Aim of the exercise:
Please keep the images out and set down the data exactly as given.

Dataset content:
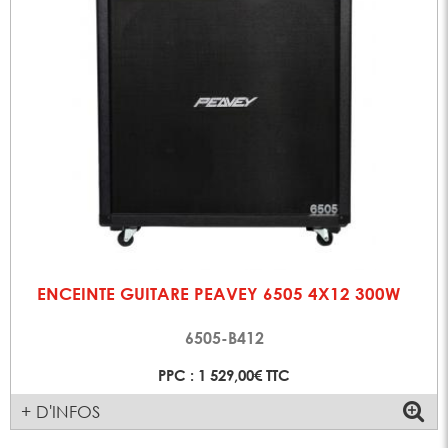
ENCEINTE GUITARE PEAVEY 6505 4X12 300W
6505-B412
PPC : 1 529,00€ TTC
+ D'INFOS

Solution for this task:
ENCEINTE GUITARE PEAVEY 6505 4X12 300W
6505-B412
PPC : 1 529,00€ TTC
+ D'INFOS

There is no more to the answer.